It Took This Long to Release Davies?
The Royals officially released Kyle Davies earlier this week following poor performances in parts of five seasons. Acquired from the Braves in exchange for half of Octavio Dotel‘s 2007 season, Davies seemed like a solid return. He threw hard, complemented the heater with a decent yet underwhelming curve, and was not yet eligible for arbitration. In other words, he was exactly the type of project the Royals were looking for. While the trade itself was good for the team at the time, Davies has arguably been the worst regular starter in baseball over the last five seasons. His presence on the Royals roster this season, as well as his career numbers, invites discussion regarding tendering contracts, building rosters and large gaps between ERA and estimators.
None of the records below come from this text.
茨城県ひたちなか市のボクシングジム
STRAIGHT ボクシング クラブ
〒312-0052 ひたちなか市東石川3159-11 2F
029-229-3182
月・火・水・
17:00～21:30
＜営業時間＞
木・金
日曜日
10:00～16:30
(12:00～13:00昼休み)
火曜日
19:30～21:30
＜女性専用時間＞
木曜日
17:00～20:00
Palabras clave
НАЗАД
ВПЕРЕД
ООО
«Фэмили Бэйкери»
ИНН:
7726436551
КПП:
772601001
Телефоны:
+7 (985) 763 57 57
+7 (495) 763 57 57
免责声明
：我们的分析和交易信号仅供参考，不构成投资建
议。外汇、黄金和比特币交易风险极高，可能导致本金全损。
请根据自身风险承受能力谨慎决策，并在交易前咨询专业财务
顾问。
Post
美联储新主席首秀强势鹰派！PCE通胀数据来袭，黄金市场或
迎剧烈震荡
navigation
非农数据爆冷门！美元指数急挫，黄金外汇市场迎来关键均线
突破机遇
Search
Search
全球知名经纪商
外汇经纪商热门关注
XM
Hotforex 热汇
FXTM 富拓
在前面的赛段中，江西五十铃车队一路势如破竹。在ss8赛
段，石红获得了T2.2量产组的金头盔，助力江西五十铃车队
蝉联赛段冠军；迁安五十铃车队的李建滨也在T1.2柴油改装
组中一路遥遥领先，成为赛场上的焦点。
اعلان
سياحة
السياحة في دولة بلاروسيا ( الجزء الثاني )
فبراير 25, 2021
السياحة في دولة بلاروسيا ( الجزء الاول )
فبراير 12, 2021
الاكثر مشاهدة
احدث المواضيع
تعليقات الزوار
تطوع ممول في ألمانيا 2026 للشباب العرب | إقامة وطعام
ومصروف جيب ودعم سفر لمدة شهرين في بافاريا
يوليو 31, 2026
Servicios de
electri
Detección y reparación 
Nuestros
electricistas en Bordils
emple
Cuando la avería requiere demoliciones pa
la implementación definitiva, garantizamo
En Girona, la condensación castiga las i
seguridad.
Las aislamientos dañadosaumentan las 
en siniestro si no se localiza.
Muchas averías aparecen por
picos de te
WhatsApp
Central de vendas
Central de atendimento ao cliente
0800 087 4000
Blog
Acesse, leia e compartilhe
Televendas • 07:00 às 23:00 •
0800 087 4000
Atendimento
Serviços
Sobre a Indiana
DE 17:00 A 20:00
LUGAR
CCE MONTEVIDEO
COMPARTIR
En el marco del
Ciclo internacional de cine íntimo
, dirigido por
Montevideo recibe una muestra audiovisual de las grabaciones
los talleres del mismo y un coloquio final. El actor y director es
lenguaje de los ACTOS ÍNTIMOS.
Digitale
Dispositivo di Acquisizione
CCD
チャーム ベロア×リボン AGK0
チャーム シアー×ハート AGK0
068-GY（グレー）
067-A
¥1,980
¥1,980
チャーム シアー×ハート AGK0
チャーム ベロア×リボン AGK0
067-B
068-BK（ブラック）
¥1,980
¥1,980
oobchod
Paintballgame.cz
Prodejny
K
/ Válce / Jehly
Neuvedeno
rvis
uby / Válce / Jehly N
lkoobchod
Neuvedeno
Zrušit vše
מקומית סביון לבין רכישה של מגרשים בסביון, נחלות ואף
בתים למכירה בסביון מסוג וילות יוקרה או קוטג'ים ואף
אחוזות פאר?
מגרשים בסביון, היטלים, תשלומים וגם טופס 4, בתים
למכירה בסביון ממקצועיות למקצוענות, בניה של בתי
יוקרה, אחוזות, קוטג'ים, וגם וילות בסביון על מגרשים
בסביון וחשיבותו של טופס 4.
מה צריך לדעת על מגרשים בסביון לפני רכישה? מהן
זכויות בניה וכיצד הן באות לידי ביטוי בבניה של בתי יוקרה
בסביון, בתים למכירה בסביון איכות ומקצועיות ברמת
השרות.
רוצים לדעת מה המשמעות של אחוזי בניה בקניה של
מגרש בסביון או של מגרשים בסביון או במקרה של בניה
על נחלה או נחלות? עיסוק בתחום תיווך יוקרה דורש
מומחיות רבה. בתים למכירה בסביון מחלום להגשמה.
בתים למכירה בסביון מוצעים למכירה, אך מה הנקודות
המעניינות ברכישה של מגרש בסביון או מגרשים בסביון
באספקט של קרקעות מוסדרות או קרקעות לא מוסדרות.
Since debuting in 2005, Davies has thrown 768 innings with below average peripherals, poor controllable skill marks and abysmal run prevention rates. He has a career 6.4 K/9 and 4.3 BB/9, and a 39 percent groundball rate. He doesn’t miss many bats, exhibits poor control and struggles to keep the ball on the ground. The anti-Halladay, if you will. He stranded runners at a meager 67 percent clip, which hurt mightily given his 1.62 WHIP and .318 batting average on balls in play. Plenty got on and plenty came around to score, translating to a 5.59 ERA. Though his xFIP and SIERA were a bit kinder — they are identical at 4.91 — they didn’t exactly vouch for his performance.
Since 2007, the year he was traded to the Royals, there are 83 pitchers to throw 600+ innings. Davies has the sixth lowest WAR (5.6), the worst ERA (5.40), third worst SIERA (4.87), fifth highest BABIP (.313), second worst WHIP (1.58) and second worst strand rate (66.8 percent). No matter how one slices it, Davies has been the, or one of the, worst starting pitchers in baseball. His career, however, has been anomalous in the sense that most pitchers with numbers this bad don’t have the benefit of throwing almost 800 big league innings.
His release isn’t all that surprising, at least when compared to the shock accompanying his being tendered a contract this season in the first place. The Royals already had a crowded rotation and paying Davies $3.2 million was a complete and utter waste.
Dayton Moore has done wonders in rebuilding a barren farm system since taking over, but he has shown virtually no sign whatsoever that he can competently build around those prospects with major leaguers. Tendering Davies a contract of that ilk was just another negative feather in that cap.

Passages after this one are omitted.